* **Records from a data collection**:
──────
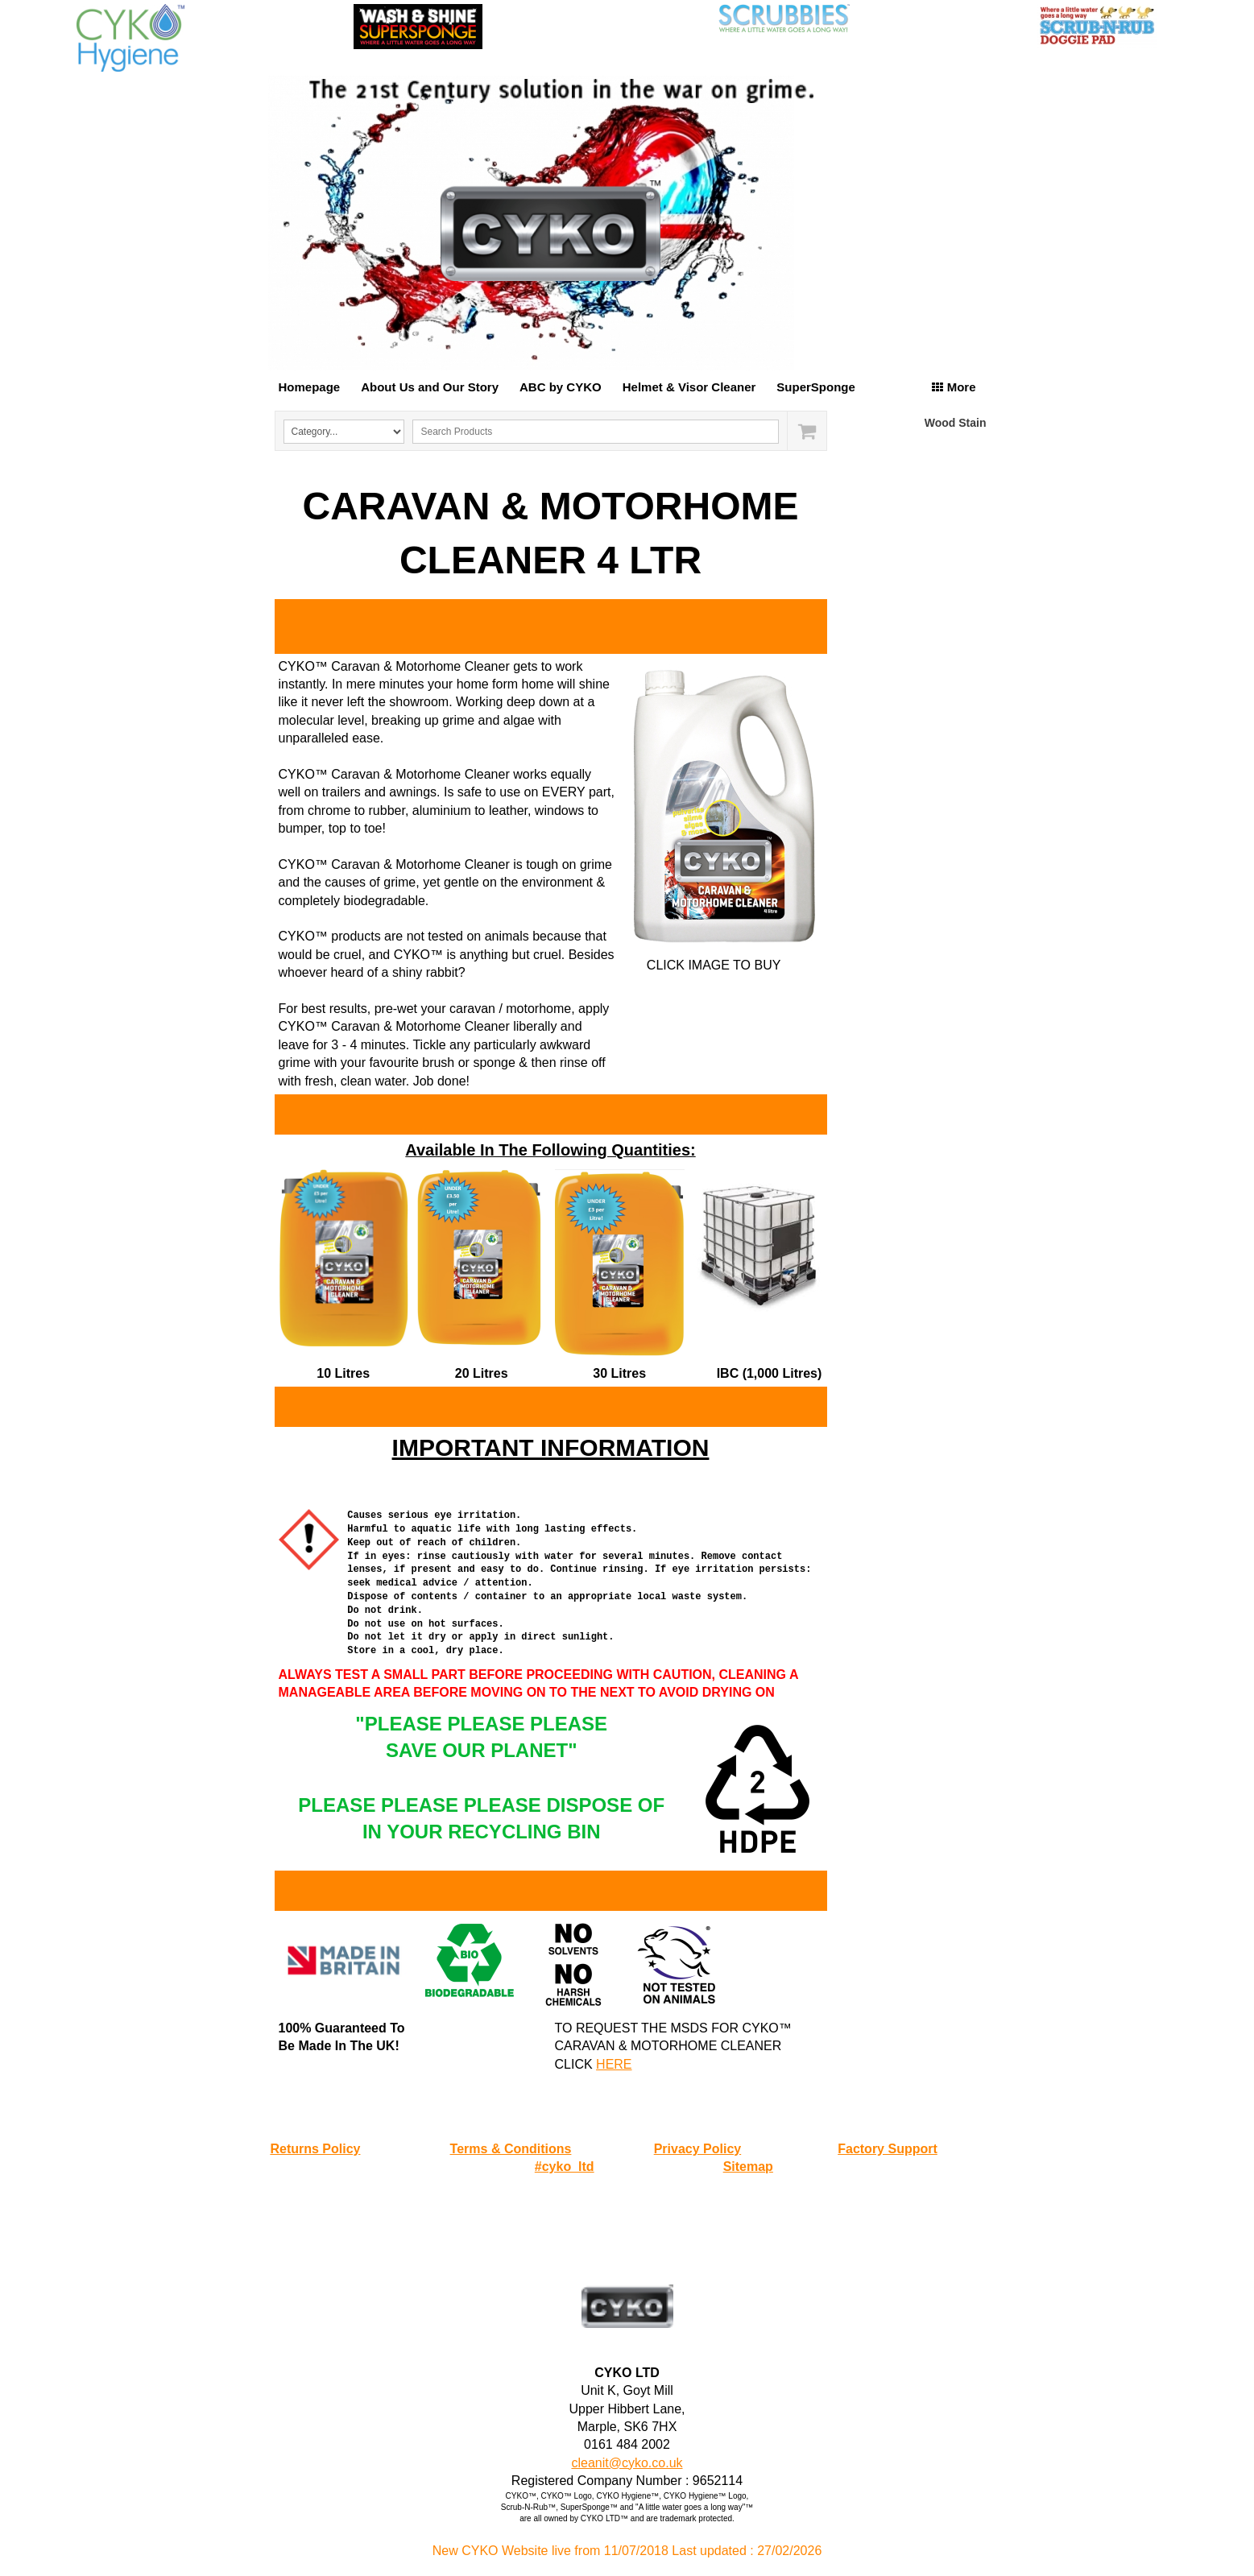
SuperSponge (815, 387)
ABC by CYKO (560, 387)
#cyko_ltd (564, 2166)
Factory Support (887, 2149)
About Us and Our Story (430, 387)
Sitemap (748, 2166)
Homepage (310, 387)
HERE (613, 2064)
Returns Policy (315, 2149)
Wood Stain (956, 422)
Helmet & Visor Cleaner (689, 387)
──────
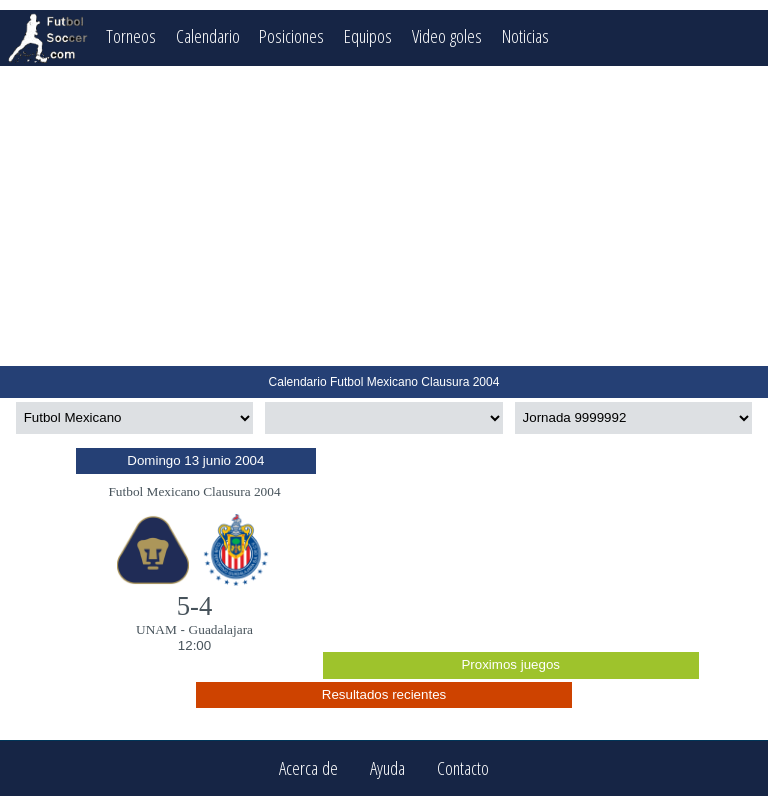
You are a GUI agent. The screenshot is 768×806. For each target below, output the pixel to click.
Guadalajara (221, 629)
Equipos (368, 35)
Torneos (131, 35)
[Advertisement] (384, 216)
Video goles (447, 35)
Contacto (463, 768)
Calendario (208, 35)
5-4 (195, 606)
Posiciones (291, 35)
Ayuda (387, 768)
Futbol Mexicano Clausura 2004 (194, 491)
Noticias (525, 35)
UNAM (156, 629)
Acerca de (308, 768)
──────
* **What needs to be done**:
Start with the line above that contains "ABC by CYKO (560, 387)" and stop after the line that contains "Helmet & Visor Cleaner (689, 387)". Output those lines exactly, and only those.

* **Task response**:
ABC by CYKO (560, 387)
#cyko_ltd (564, 2166)
Factory Support (887, 2149)
About Us and Our Story (430, 387)
Sitemap (748, 2166)
Homepage (310, 387)
HERE (613, 2064)
Returns Policy (315, 2149)
Wood Stain (956, 422)
Helmet & Visor Cleaner (689, 387)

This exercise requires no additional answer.